# Lesson 1

## 1. Objectives

The main objective of this notebook is to replicate the results from the first lesson of Fast AI course (https://github.com/fastai/courses/blob/master/deeplearning1/nbs/lesson1.ipynb).

I decided to do the following:
1. Create vgg16 model based on vgg16 class. It should be able to distinguish between cats and dogs.
2. Take part in the Dogs vs Cats Kaggle Competition
3. Create vgg16 model which works on some other dataset.

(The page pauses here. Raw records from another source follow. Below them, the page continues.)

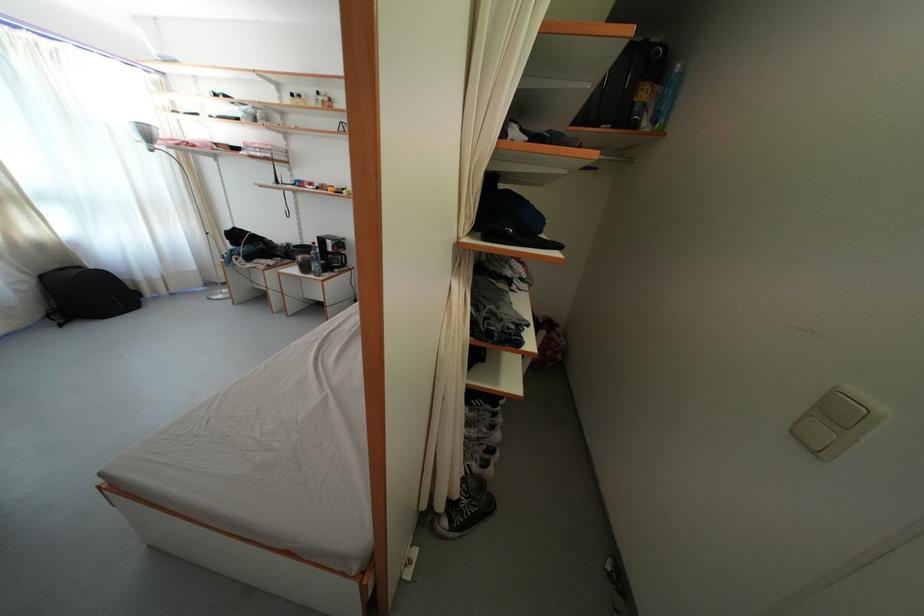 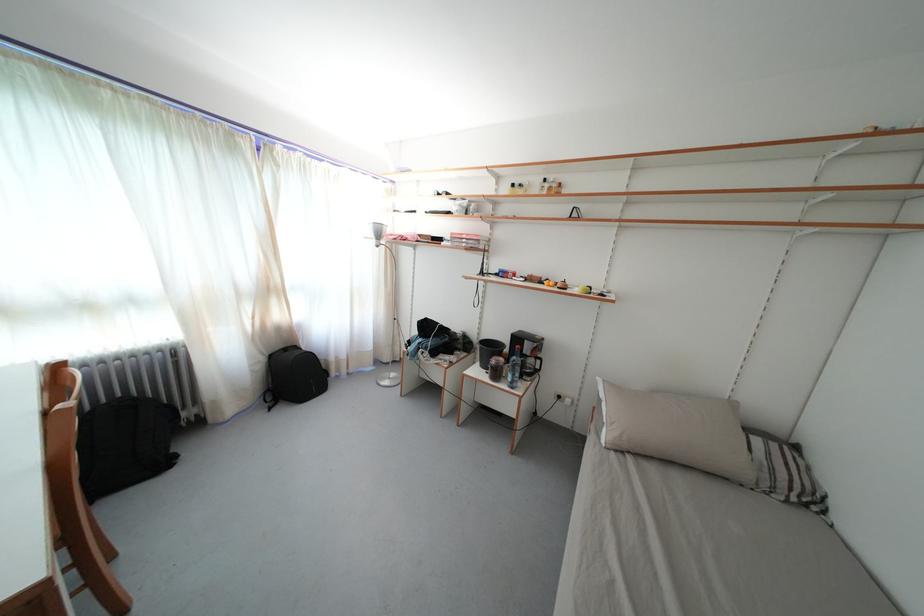 Where in the second image is the point corresponding to pixel 327 246 from the first image?

(524, 345) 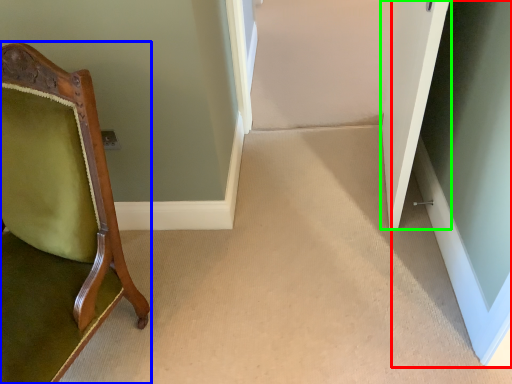 Question: Which object is positioned closest to glass door (highlighted by a red box)? Select from chair (highlighted by a blue box) and door (highlighted by a green box).

Choices:
 (A) chair
 (B) door

Answer: (B) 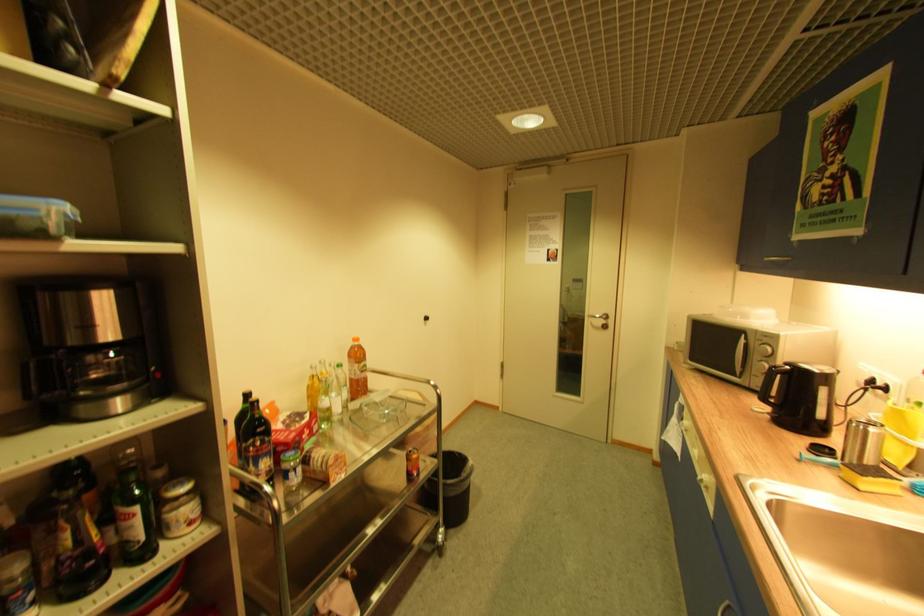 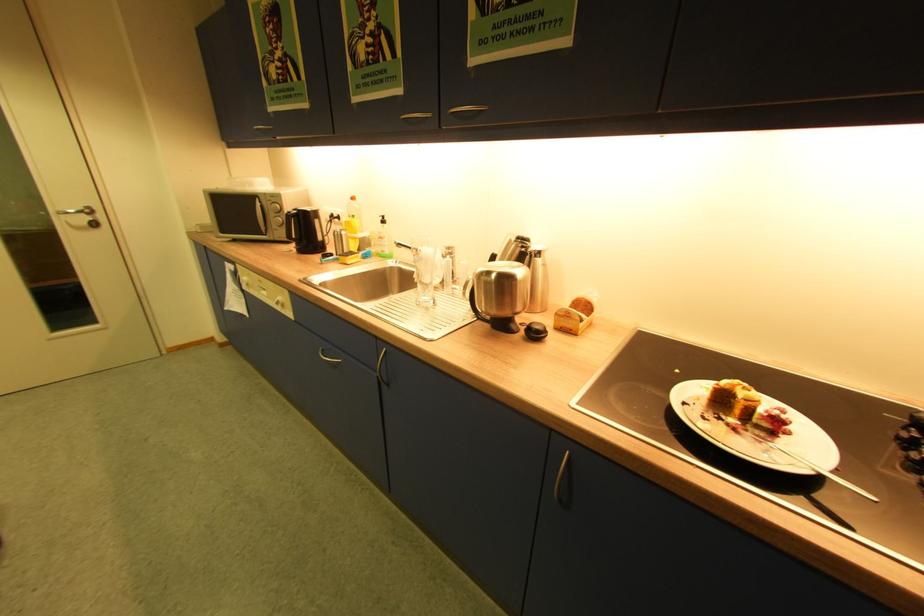 Where in the second image is the point corresponding to (x=597, y=323) from the first image?

(74, 224) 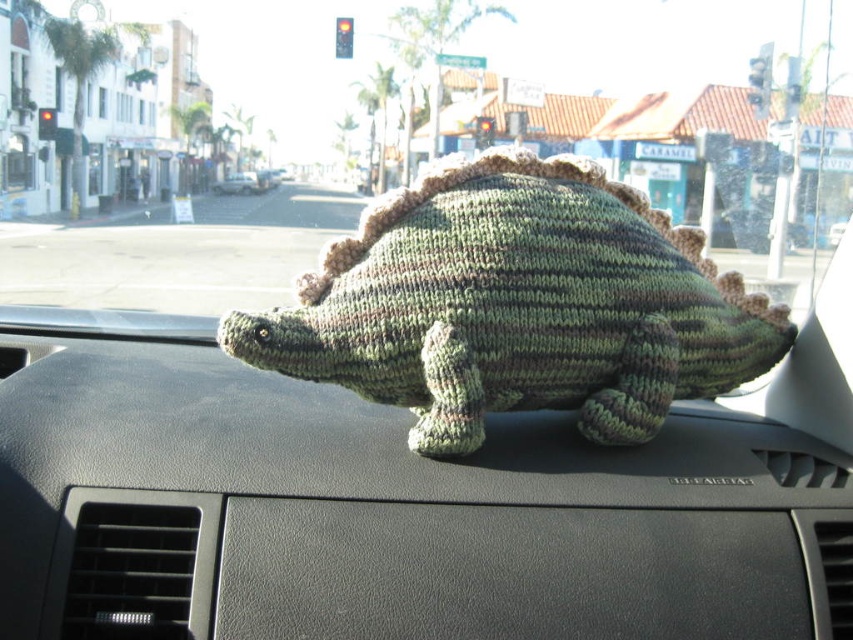 Does knitted green dinosaur at center have a larger size compared to green knitted dinosaur at center?

Actually, knitted green dinosaur at center might be smaller than green knitted dinosaur at center.

Does point (503, 237) come closer to viewer compared to point (254, 172)?

Yes, it is in front of point (254, 172).

Between point (329, 305) and point (250, 188), which one is positioned in front?

Point (329, 305) is in front.

Find the location of a particular element. The width and height of the screenshot is (853, 640). knitted green dinosaur at center is located at coordinates (517, 305). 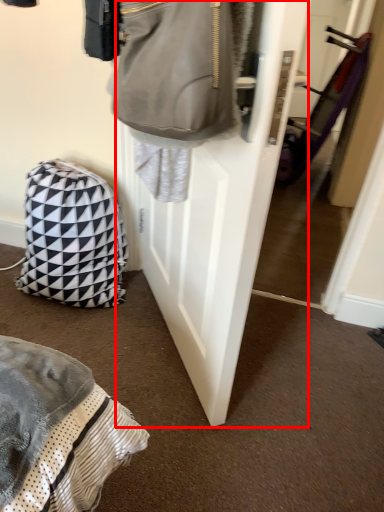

Data should be downloaded from http://files.fast.ai/data/dogscats.zip and put into data directory.

## 2. Setting up

In [1]:
%matplotlib inline
from __future__ import division,print_function

import os, json 
from glob import glob
import numpy as np
np.set_printoptions(precision=4, linewidth=100)
from matplotlib import pyplot as plt

In [2]:
import utils; reload(utils)
from utils import plots

Using gpu device 0: Tesla K80 (CNMeM is disabled, cuDNN 5103)
Using Theano backend.


In [3]:
import vgg16; reload(vgg16)
from vgg16 import Vgg16

## 3. VGG16 - cats and dogs

In [4]:
# path = os.path.join("..","data","dogscats")
path = os.path.join("..","data","dogscats","sample")

In [5]:
batch_size = 64

In [6]:
network = Vgg16()

In [None]:
train_batches = network.get_batches(os.path.join(path, "train"))
validation_batches = network.get_batches(os.path.join(path, "valid"))
network.finetune(train_batches)

In [None]:
network.fit(train_batches, validation_batches)

In [None]:
batches = network.get_batches(os.path.join(path,"train"), batch_size=4)

In [None]:
imgs,labels = next(batches)
plots(imgs, titles=labels)

## 4. Cats and dogs - Kaggle competition 

In [4]:
path = os.path.join("..", "dogscats_data")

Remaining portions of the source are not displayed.